--- Problem description ---
Could you print the stretch of lines below from the one with "trajectories more conveniently." through the one with "5442 Tidewater Drive", exactly as they stand and without any pictures?

(Page images and extracted text)
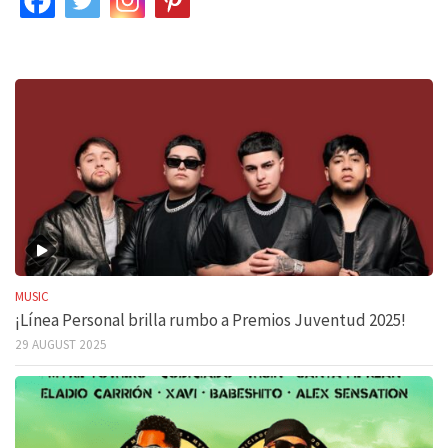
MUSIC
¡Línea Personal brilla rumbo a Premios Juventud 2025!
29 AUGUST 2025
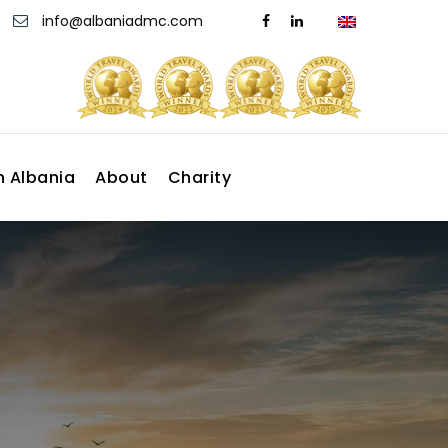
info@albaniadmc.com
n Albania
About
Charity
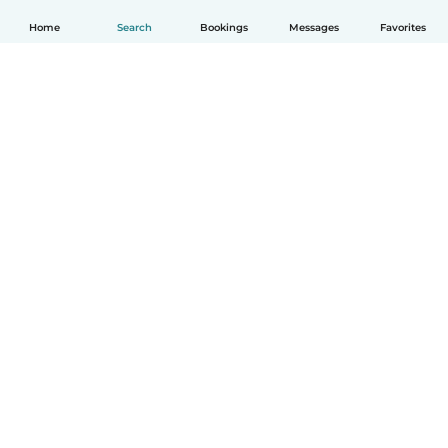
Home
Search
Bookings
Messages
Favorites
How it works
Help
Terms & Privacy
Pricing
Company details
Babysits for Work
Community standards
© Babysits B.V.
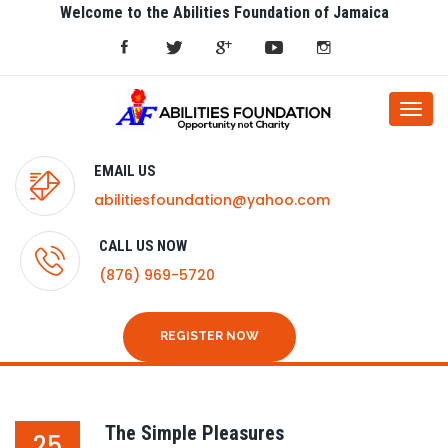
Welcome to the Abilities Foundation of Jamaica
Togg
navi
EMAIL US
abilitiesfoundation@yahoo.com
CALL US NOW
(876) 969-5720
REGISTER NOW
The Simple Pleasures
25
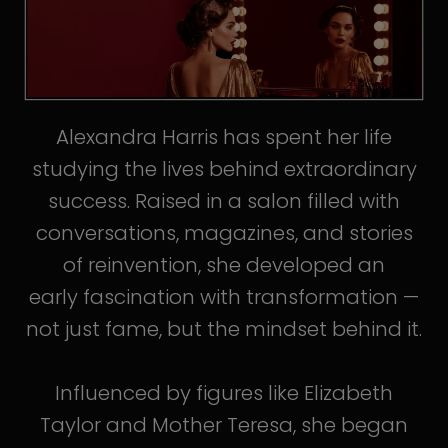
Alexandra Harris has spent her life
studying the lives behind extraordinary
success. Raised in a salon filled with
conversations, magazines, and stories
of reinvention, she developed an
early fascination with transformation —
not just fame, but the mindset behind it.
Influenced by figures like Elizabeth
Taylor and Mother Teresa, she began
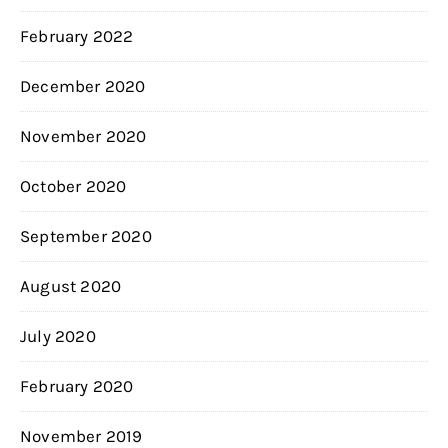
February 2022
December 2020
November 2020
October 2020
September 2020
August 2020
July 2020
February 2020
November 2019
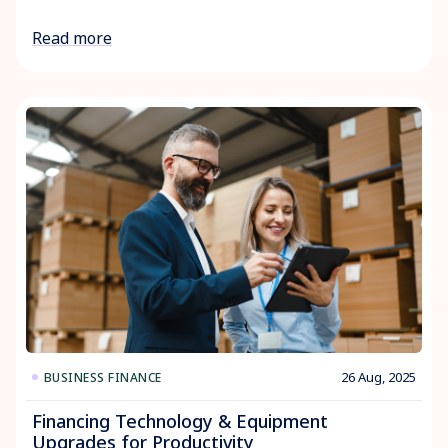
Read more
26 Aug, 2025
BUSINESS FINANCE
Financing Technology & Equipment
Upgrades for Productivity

==

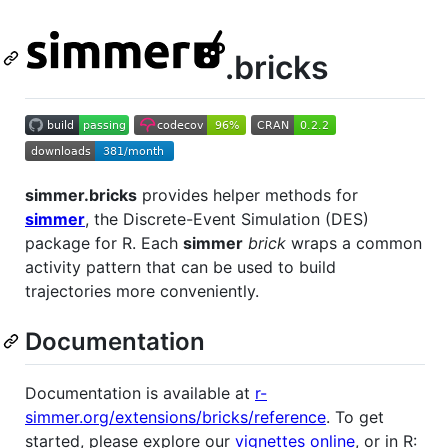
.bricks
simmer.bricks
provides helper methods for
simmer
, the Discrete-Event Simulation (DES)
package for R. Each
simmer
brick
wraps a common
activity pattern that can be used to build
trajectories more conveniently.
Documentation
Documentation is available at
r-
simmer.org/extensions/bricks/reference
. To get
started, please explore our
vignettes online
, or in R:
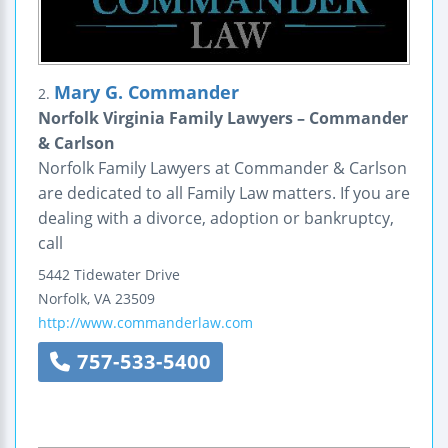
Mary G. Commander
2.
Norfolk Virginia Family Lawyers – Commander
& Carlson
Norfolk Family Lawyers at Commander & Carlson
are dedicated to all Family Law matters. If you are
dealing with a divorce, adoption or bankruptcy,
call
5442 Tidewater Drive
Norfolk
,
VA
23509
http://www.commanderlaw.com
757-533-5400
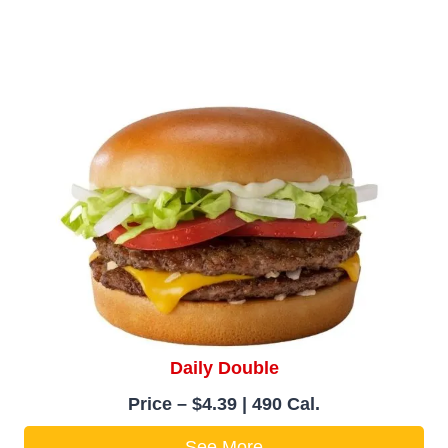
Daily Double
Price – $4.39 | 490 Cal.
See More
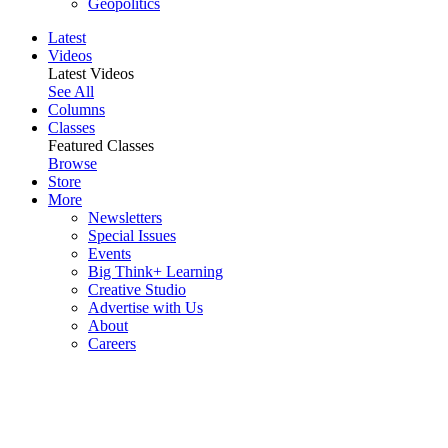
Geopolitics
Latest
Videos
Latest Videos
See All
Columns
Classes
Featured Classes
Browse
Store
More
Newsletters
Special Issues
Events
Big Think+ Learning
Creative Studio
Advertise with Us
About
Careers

--- Your response ---
trajectories more conveniently.
Documentation
Documentation is available at
r-
simmer.org/extensions/bricks/reference
. To get
started, please explore our
vignettes online
, or in R:
Mary G. Commander
2.
Norfolk Virginia Family Lawyers – Commander
& Carlson
Norfolk Family Lawyers at Commander & Carlson
are dedicated to all Family Law matters. If you are
dealing with a divorce, adoption or bankruptcy,
call
5442 Tidewater Drive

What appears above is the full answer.